━━ DATA FOR THE TASK ━━

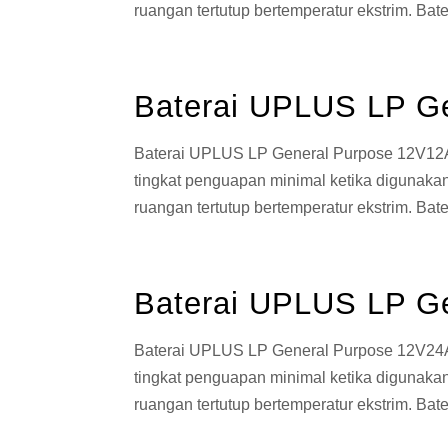
ruangan tertutup bertemperatur ekstrim. Bate
Baterai UPLUS LP G
Baterai UPLUS LP General Purpose 12V12AH
tingkat penguapan minimal ketika diguna
ruangan tertutup bertemperatur ekstrim. Bat
Baterai UPLUS LP G
Baterai UPLUS LP General Purpose 12V24AH
tingkat penguapan minimal ketika diguna
ruangan tertutup bertemperatur ekstrim. Bat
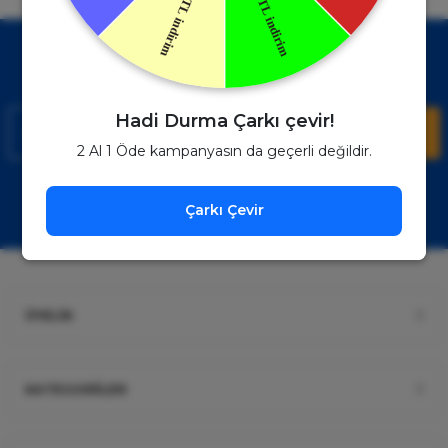
Kampanyalardan Haberdar Ol!
Hemen E-posta listemize kayıt ol, en güncel kampanyalar ve
duyuruları ilk öğrenen sen ol.
Hadi Durma Çarkı çevir!
Kaydol
2 Al 1 Öde kampanyasın da geçerli değildir.
Müşteri Hizmetleri
WhatsApp Sipariş
Çarkı Çevir
0850 885 17 08
+90850 885 17 08
ÜYELİK
KATEGORİLER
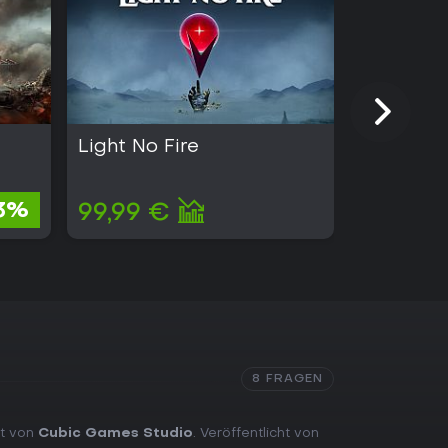
Light No Fire
Kingmak
2,88 €
3%
99,99 €
2,71 €
8 FRAGEN
lt von
Cubic Games Studio
. Veröffentlicht von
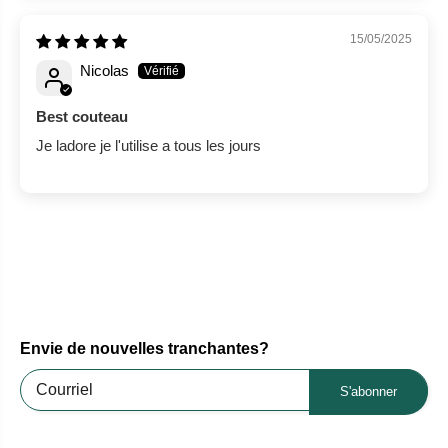
15/05/2025
Nicolas
Best couteau
Je ladore je l'utilise a tous les jours
Envie de nouvelles tranchantes?
S'abonner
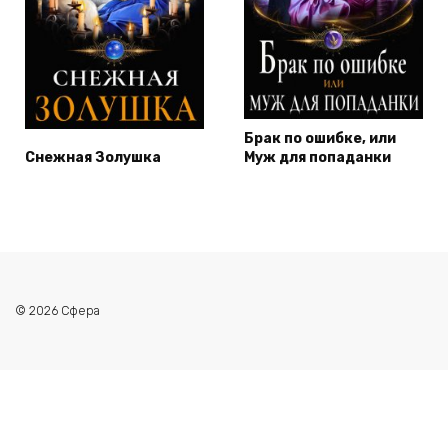
Брак по ошибке, или
Снежная Золушка
Муж для попаданки
© 2026 Сфера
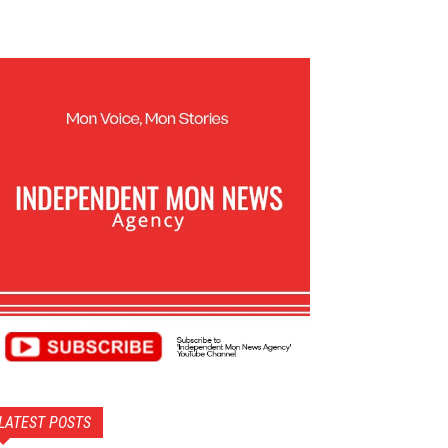
LATEST POSTS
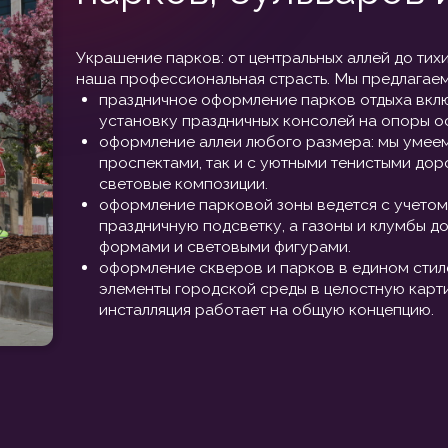
праздничную подсветку, а газоны и клумбы дополняются т
формами и световыми фигурами.
оформление скверов и парков в едином стиле — наша зада
элементы городской среды в целостную картину, где кажда
инсталляция работает на общую концепцию.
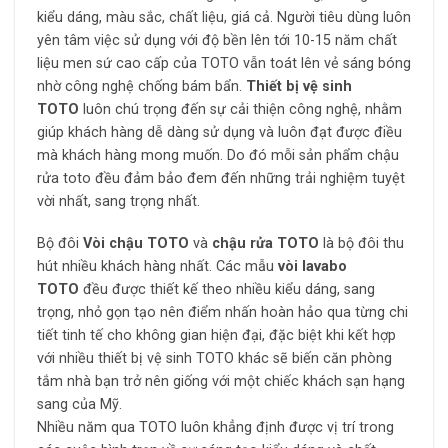
kiểu dáng, màu sắc, chất liệu, giá cả. Người tiêu dùng luôn
yên tâm việc sử dụng với độ bền lên tới 10-15 năm chất
liệu men sứ cao cấp của TOTO vẫn toát lên vẻ sáng bóng
nhờ công nghệ chống bám bẩn.
Thiết bị vệ sinh
TOTO
luôn chú trọng đến sự cải thiện công nghệ, nhằm
giúp khách hàng dễ dàng sử dụng và luôn đạt được điều
mà khách hàng mong muốn. Do đó mỗi sản phẩm chậu
rửa toto đều đảm bảo đem đến những trải nghiệm tuyệt
vời nhất, sang trọng nhất.
Bộ đôi
Vòi chậu TOTO
và
chậu rửa TOTO
là bộ đôi thu
hút nhiều khách hàng nhất. Các mẫu
vòi lavabo
TOTO
đều được thiết kế theo nhiều kiểu dáng, sang
trọng, nhỏ gọn tạo nên điểm nhấn hoàn hảo qua từng chi
tiết tinh tế cho không gian hiện đại, đặc biệt khi kết hợp
với nhiều thiết bị vệ sinh TOTO khác sẽ biến căn phòng
tắm nhà bạn trở nên giống với một chiếc khách sạn hạng
sang của Mỹ.
Nhiều năm qua TOTO luôn khẳng định được vị trí trong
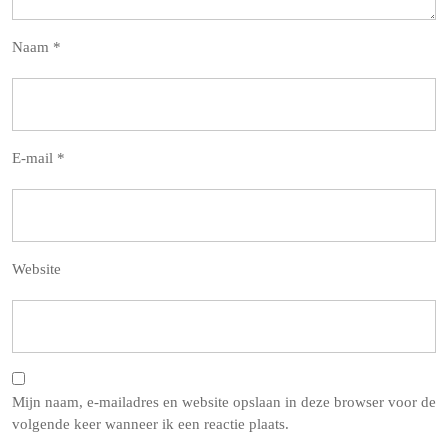
Naam
*
E-mail
*
Website
Mijn naam, e-mailadres en website opslaan in deze browser voor de
volgende keer wanneer ik een reactie plaats.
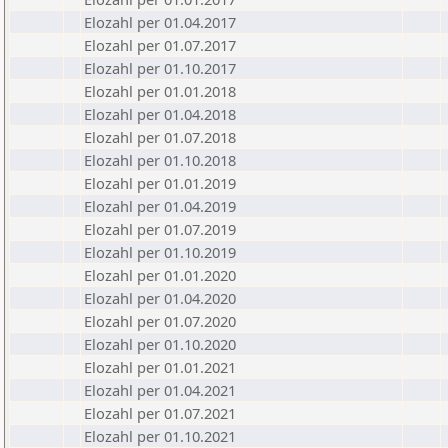
Elozahl per 01.04.2017
Elozahl per 01.07.2017
Elozahl per 01.10.2017
Elozahl per 01.01.2018
Elozahl per 01.04.2018
Elozahl per 01.07.2018
Elozahl per 01.10.2018
Elozahl per 01.01.2019
Elozahl per 01.04.2019
Elozahl per 01.07.2019
Elozahl per 01.10.2019
Elozahl per 01.01.2020
Elozahl per 01.04.2020
Elozahl per 01.07.2020
Elozahl per 01.10.2020
Elozahl per 01.01.2021
Elozahl per 01.04.2021
Elozahl per 01.07.2021
Elozahl per 01.10.2021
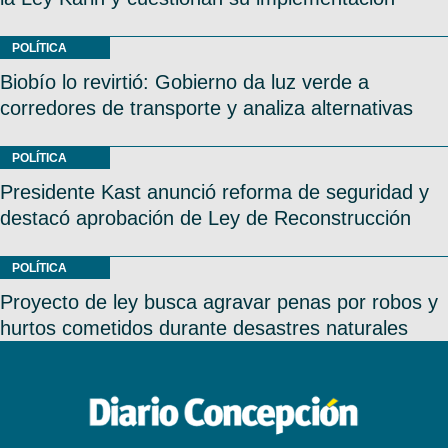
POLÍTICA
Biobío lo revirtió: Gobierno da luz verde a
corredores de transporte y analiza alternativas
POLÍTICA
Presidente Kast anunció reforma de seguridad y
destacó aprobación de Ley de Reconstrucción
POLÍTICA
Proyecto de ley busca agravar penas por robos y
hurtos cometidos durante desastres naturales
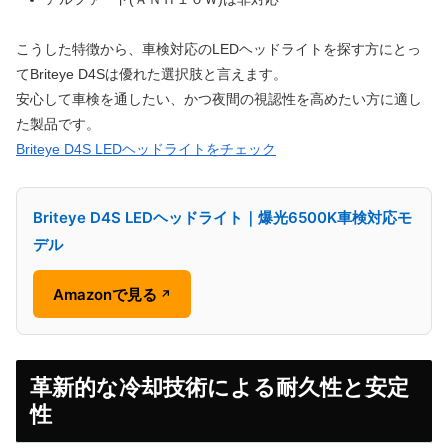
こうした特徴から、車検対応のLEDヘッドライトを探す方にとっ
てBriteye D4Sは優れた選択肢と言えます。
安心して車検を通したい、かつ夜間の視認性を高めたい方に適し
た製品です。
Briteye D4S LEDヘッドライトをチェック
Briteye D4S LEDヘッドライト｜爆光6500K車検対応モ
デル
Amazonで見る
↗
革新的な冷却技術による耐久性と安定
性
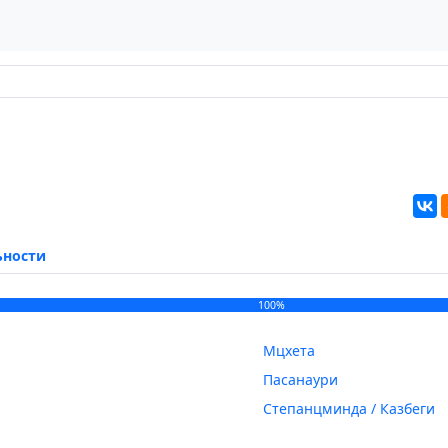
ьности
100%
Мцхета
Пасанаури
Степанцминда / Казбеги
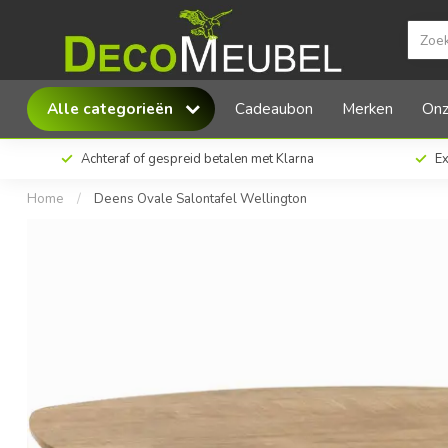
Lamulux Deens Ovale Salontafel Wellington
Alle categorieën
Cadeaubon
Merken
Onz
Achteraf of gespreid betalen met Klarna
Ex
Home
/
Deens Ovale Salontafel Wellington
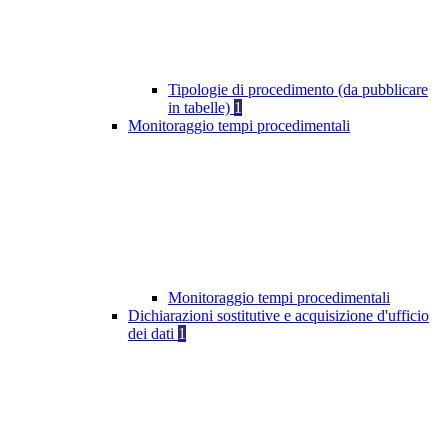
Tipologie di procedimento (da pubblicare
in tabelle)
1
Monitoraggio tempi procedimentali
Monitoraggio tempi procedimentali
Dichiarazioni sostitutive e acquisizione d'ufficio
dei dati
1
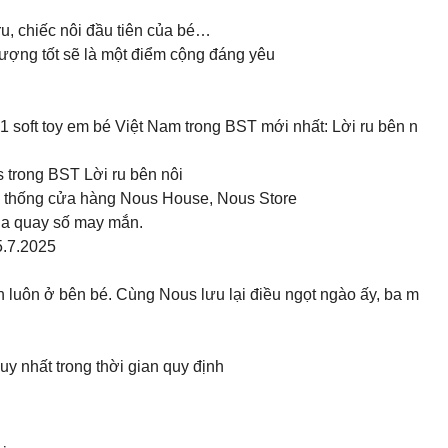
ru, chiếc nôi đầu tiên của bé…
ượng tốt sẽ là một điểm cộng đáng yêu
 1 soft toy em bé Việt Nam trong BST mới nhất: Lời ru bên n
s trong BST Lời ru bên nôi
ệ thống cửa hàng Nous House, Nous Store
ua quay số may mắn.
5.7.2025
n luôn ở bên bé. Cùng Nous lưu lại điều ngọt ngào ấy, ba m
y nhất trong thời gian quy định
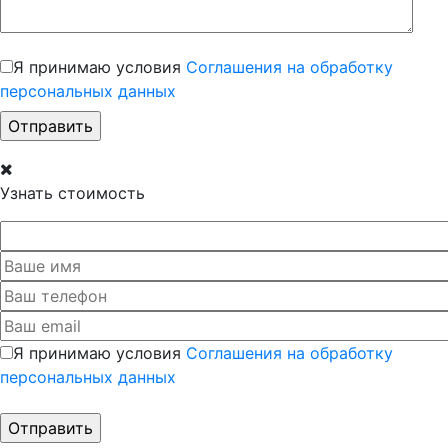
Я принимаю условия
Соглашения на обработку
персональных данных
Узнать стоимость
Я принимаю условия
Соглашения на обработку
персональных данных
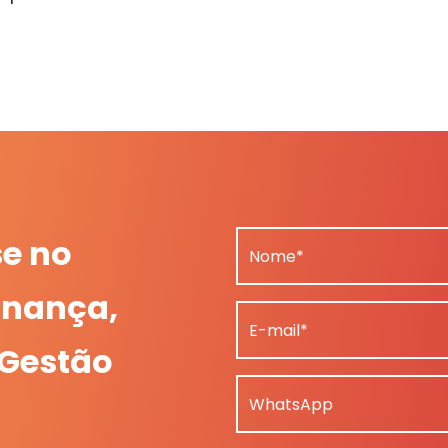
se no
Nome*
nança,
E-mail*
 Gestão
WhatsApp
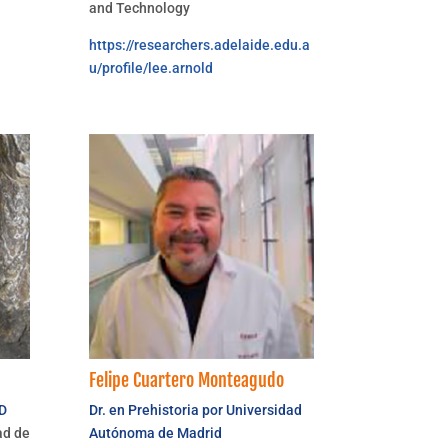
and Technology
https://researchers.adelaide.edu.a
u/profile/lee.arnold
Felipe Cuartero Monteagudo
ED
Dr. en Prehistoria por Universidad
ad de
Autónoma de Madrid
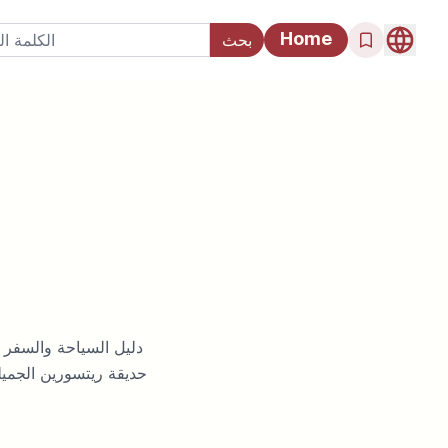
Home
دليل السياحة والسفر ف
حديقة ريتسورين الجميل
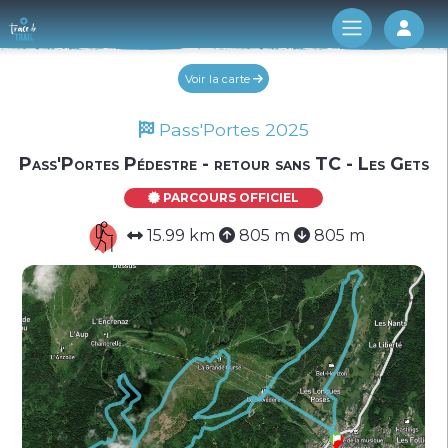
Log 
Voir la carte
Pass'Portes 2025
Pass'Portes Pédestre - retour sans TC - Les Gets
PARCOURS OFFICIEL
15.99 km
805 m
805 m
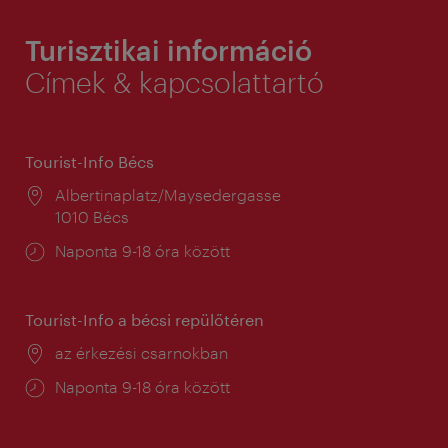
Turisztikai információ
Címek & kapcsolattartó
Tourist-Info Bécs
Helyszín:
Albertinaplatz/Maysedergasse
1010 Bécs
Nyitva
Naponta 9-18 óra között
tartás:
Tourist-Info a bécsi repülőtéren
Helyszín:
az érkezési csarnokban
Nyitva
Naponta 9-18 óra között
tartás:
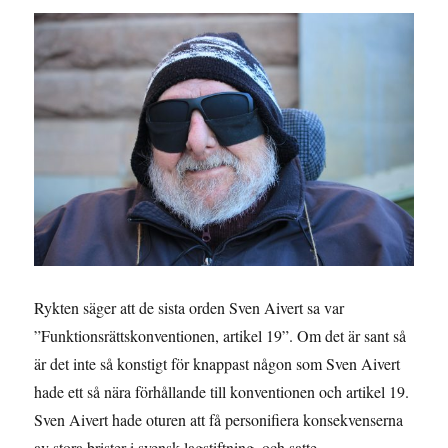
för
konventionen
Rykten säger att de sista orden Sven Aivert sa var
”Funktionsrättskonventionen, artikel 19”. Om det är sant så
är det inte så konstigt för knappast någon som Sven Aivert
hade ett så nära förhållande till konventionen och artikel 19.
Sven Aivert hade oturen att få personifiera konsekvenserna
av stora brister i svensk lagstiftning, och satte …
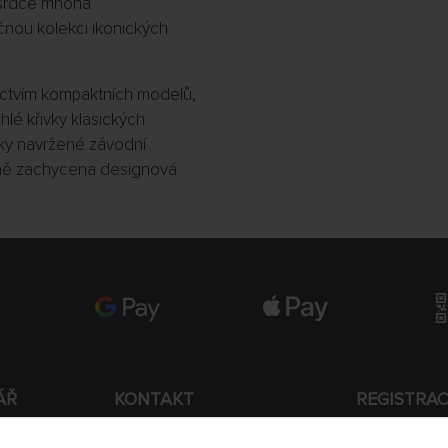
o srdce mnoha
čnou kolekci ikonických
nictvím kompaktních modelů,
hlé křivky klasických
ky navržené závodní
ěrně zachycena designová
ÁŘ
KONTAKT
REGISTRA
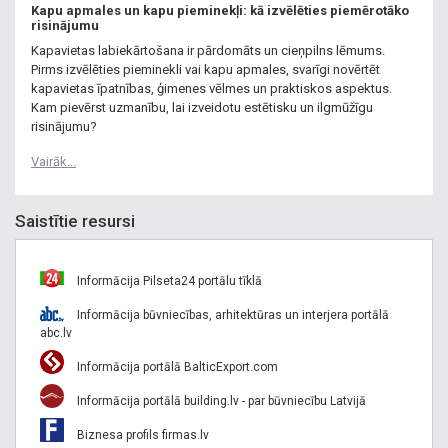
Kapu apmales un kapu pieminekļi: kā izvēlēties piemērotāko
risinājumu
Kapavietas labiekārtošana ir pārdomāts un cieņpilns lēmums.
Pirms izvēlēties pieminekli vai kapu apmales, svarīgi novērtēt
kapavietas īpatnības, ģimenes vēlmes un praktiskos aspektus.
Kam pievērst uzmanību, lai izveidotu estētisku un ilgmūžīgu
risinājumu?
Vairāk...
Saistītie resursi
Informācija Pilseta24 portālu tīklā
Informācija būvniecības, arhitektūras un interjera portālā
abc.lv
Informācija portālā BalticExport.com
Informācija portālā building.lv - par būvniecību Latvijā
Biznesa profils firmas.lv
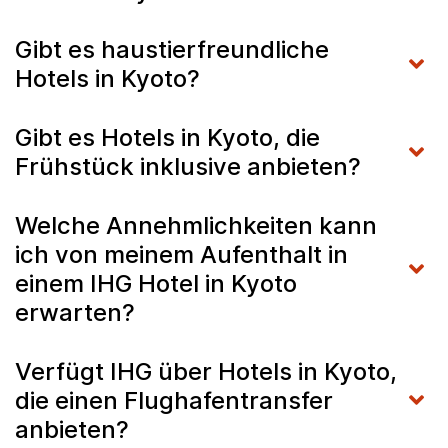
Gibt es haustierfreundliche
Hotels in Kyoto?
Gibt es Hotels in Kyoto, die
Frühstück inklusive anbieten?
Welche Annehmlichkeiten kann
ich von meinem Aufenthalt in
einem IHG Hotel in Kyoto
erwarten?
Verfügt IHG über Hotels in Kyoto,
die einen Flughafentransfer
anbieten?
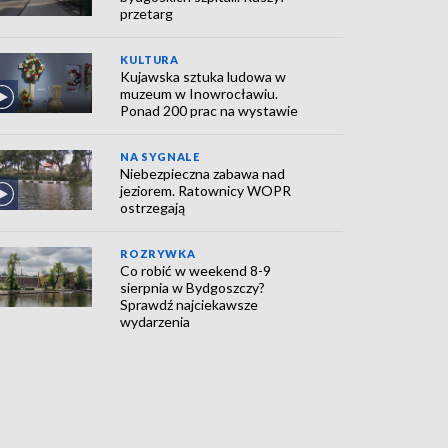
przetarg
KULTURA
Kujawska sztuka ludowa w
muzeum w Inowrocławiu.
Ponad 200 prac na wystawie
NA SYGNALE
Niebezpieczna zabawa nad
jeziorem. Ratownicy WOPR
ostrzegają
ROZRYWKA
Co robić w weekend 8-9
sierpnia w Bydgoszczy?
Sprawdź najciekawsze
wydarzenia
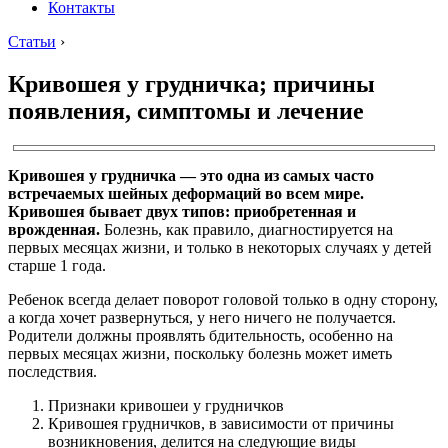
Контакты
Статьи
›
Кривошея у грудничка; причины
появления, симптомы и лечение
Кривошея у грудничка — это одна из самых часто
встречаемых шейных деформаций во всем мире.
Кривошея бывает двух типов: приобретенная и
врожденная.
Болезнь, как правило, диагностируется на
первых месяцах жизни, и только в некоторых случаях у детей
старше 1 года.
Ребенок всегда делает поворот головой только в одну сторону,
а когда хочет развернуться, у него ничего не получается.
Родители должны проявлять бдительность, особенно на
первых месяцах жизни, поскольку болезнь может иметь
последствия.
Признаки кривошеи у грудничков
Кривошея грудничков, в зависимости от причины
возникновения, делится на следующие виды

━━━

▶ _TASK ITEM_:
Your reply is to repeat, unchanged, the lines above running from the one with "Elozahl per 01.10.2017" up to and including the one with "Elozahl per 01.04.2020".

▶ _ANSWER AREA_:
Elozahl per 01.10.2017
Elozahl per 01.01.2018
Elozahl per 01.04.2018
Elozahl per 01.07.2018
Elozahl per 01.10.2018
Elozahl per 01.01.2019
Elozahl per 01.04.2019
Elozahl per 01.07.2019
Elozahl per 01.10.2019
Elozahl per 01.01.2020
Elozahl per 01.04.2020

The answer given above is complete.